When people say “the AI helped me,” they’re conflating two things.
There’s the LLM — a statistical engine that predicts the next token given everything before it. It doesn’t know, understand, or care. It has no goals. It’s a very sophisticated autocomplete.
Then there’s the assistant — the helpful, cautious, slightly formal character that greets you when you open ChatGPT or Claude. That character is not the LLM. It’s a role the LLM is playing, shaped by system prompts, reinforcement learning, and the context you provide. Change the system prompt, and the same LLM becomes a pirate, a lawyer, a hostile interrogator, or a sycophantic yes-man.
Most people don’t notice this distinction. They treat the assistant as the thing itself — as if helpfulness, caution, and personality are properties of the underlying technology rather than properties of a particular configuration.
This confusion has real consequences.
Over-trust comes from mistaking the character for the mechanism. “The AI understood my problem” — no, the assistant-character produced text that pattern-matched your problem to its training data. The understanding is yours; you projected it onto the output. The LLM would have “understood” equally well if you’d asked it to argue the opposite position.

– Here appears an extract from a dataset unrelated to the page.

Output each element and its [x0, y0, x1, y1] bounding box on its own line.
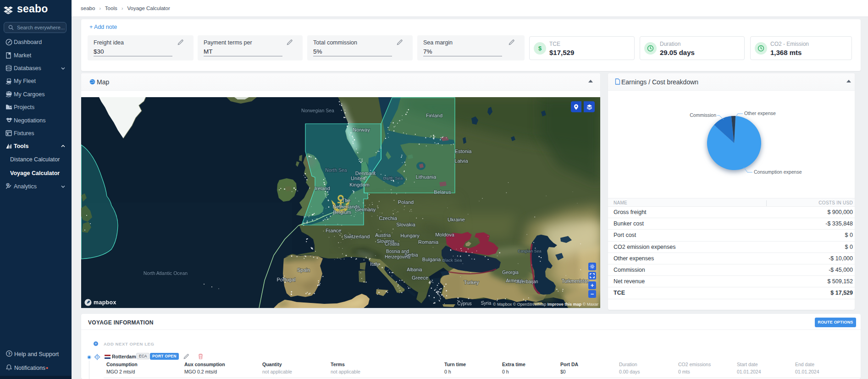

Under-use comes from the same mistake in reverse. “The AI can’t do that” often means “the default assistant character doesn’t do that.” But the assistant is just one configuration. Change the context — add a persona, restructure the prompt, simulate a different social setting — and the same LLM produces completely different output. I watched the same model go from “this deck looks good” to finding four rounds of real issues, simply because I changed the framing from “review this” to “are you sure you’d submit this?”
Misplaced criticism happens when people blame the LLM for the assistant’s behaviour. “AI is too cautious” — the LLM isn’t cautious. The assistant character is cautious because it was trained to be. “AI hallucinates” — the LLM generates probable continuations. The assistant character presents them as facts because that’s what a helpful assistant does.
The practical takeaway: you’re not stuck with the default character. The LLM is a stage, and the assistant is one actor on it. You can direct different performances.
Want more rigorous output? Don’t ask the assistant to “try harder.” Change the scene: “You’re defending this to a hostile reviewer.” The LLM doesn’t try harder — it shifts to a different region of its output distribution because the context changed.
Want less sycophancy? Don’t complain about AI being a yes-man. Change the role: “Your job is to find what’s wrong, not what’s right.” The same weights, the same parameters, completely different behaviour.
Want creativity? Don’t prompt “be creative.” Set up a context where creativity is the predicted continuation: multiple characters debating, a brainstorm with constraints, a weird analogy that forces lateral thinking.
The people who get the most from these tools aren’t the ones who understand the LLM. They’re the ones who understand the character — and know how to recast it.
The LLM is fixed. The character is yours to direct.